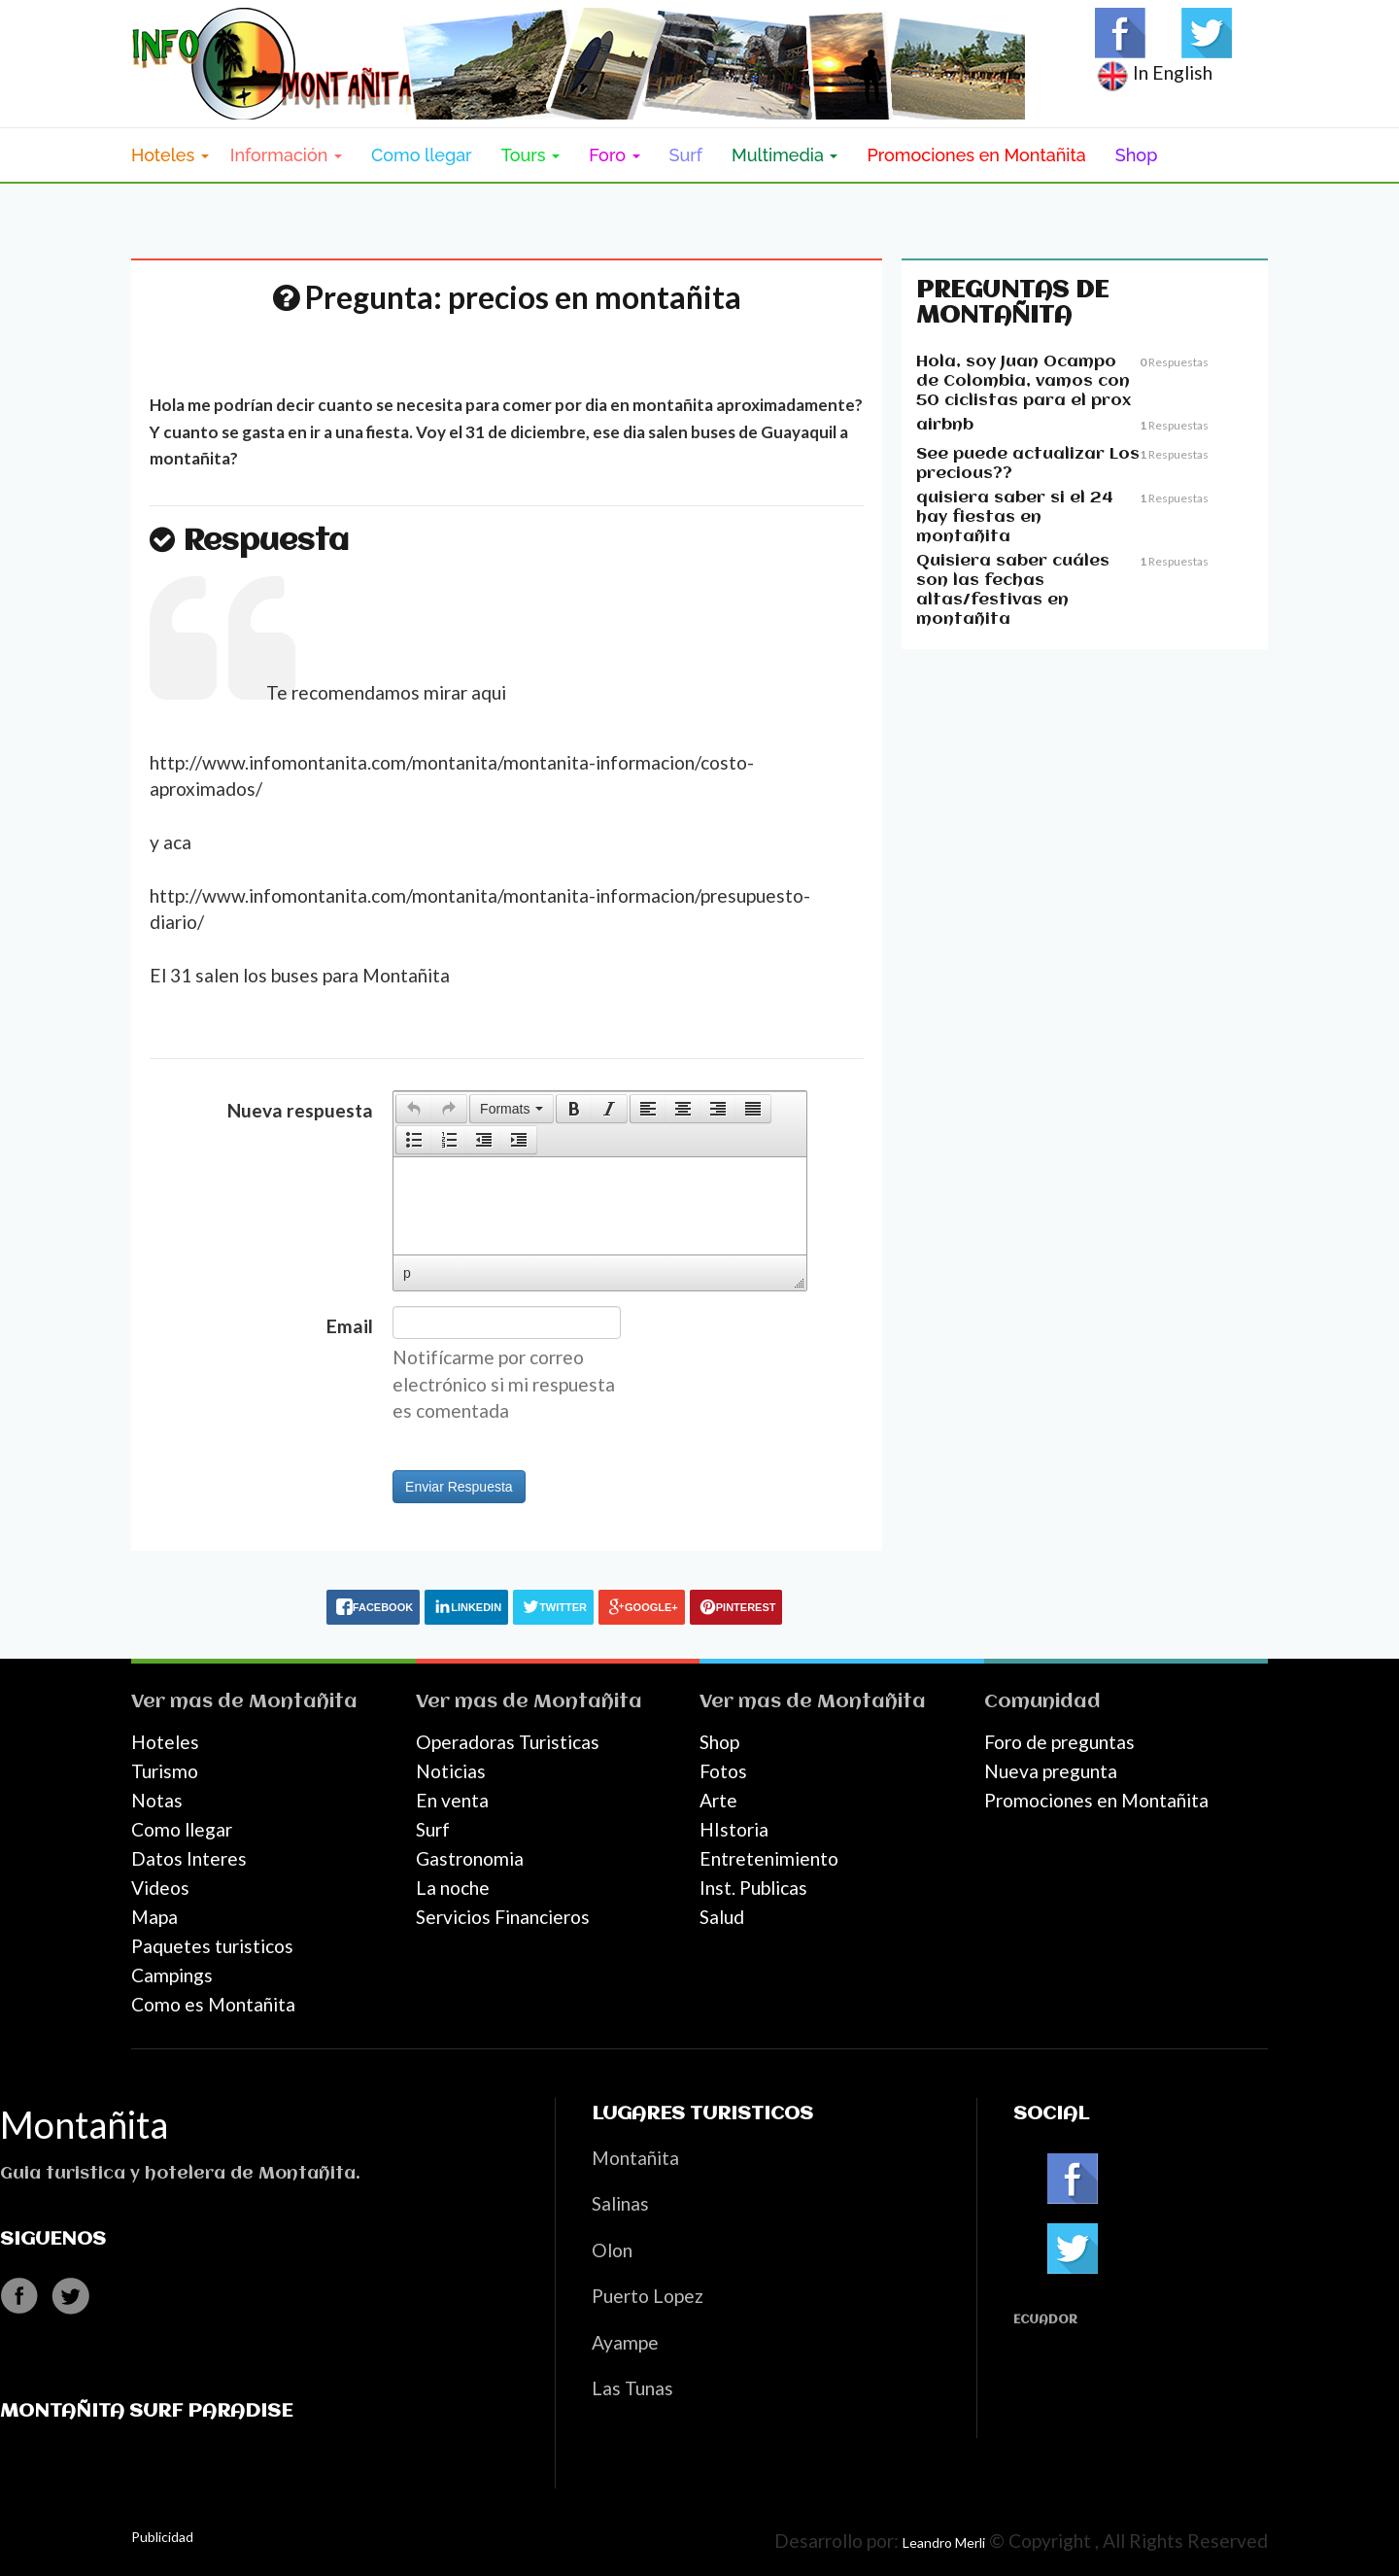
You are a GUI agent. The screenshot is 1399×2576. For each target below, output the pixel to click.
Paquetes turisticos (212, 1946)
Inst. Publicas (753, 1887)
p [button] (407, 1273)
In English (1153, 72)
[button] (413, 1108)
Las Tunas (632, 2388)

# Instructions to follow
What you give back must match the material word for word, with no images included.

# Output of the task
You are a GUI agent. The screenshot is 1399×2576. For each target below, output the pixel to click.
Paquetes turisticos (212, 1946)
Inst. Publicas (753, 1887)
p [button] (407, 1273)
In English (1153, 72)
[button] (413, 1108)
Las Tunas (632, 2388)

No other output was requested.